(DATA RECORDS)

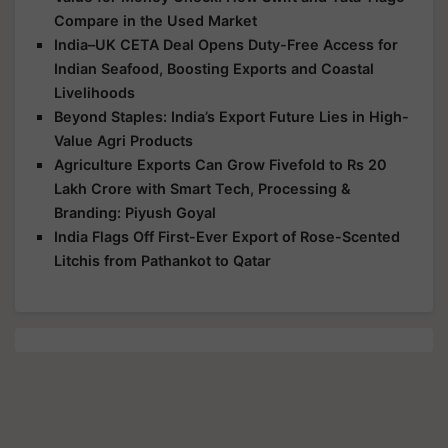
Compare in the Used Market
India–UK CETA Deal Opens Duty-Free Access for
Indian Seafood, Boosting Exports and Coastal
Livelihoods
Beyond Staples: India’s Export Future Lies in High-
Value Agri Products
Agriculture Exports Can Grow Fivefold to Rs 20
Lakh Crore with Smart Tech, Processing &
Branding: Piyush Goyal
India Flags Off First-Ever Export of Rose-Scented
Litchis from Pathankot to Qatar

(End DATA RECORDS)

◆ AIM OF THE TASK ◆
Every line of the data above that includes "Exports" should be listed.

◆ ANSWER FOR THIS EXERCISE ◆
Indian Seafood, Boosting Exports and Coastal
Agriculture Exports Can Grow Fivefold to Rs 20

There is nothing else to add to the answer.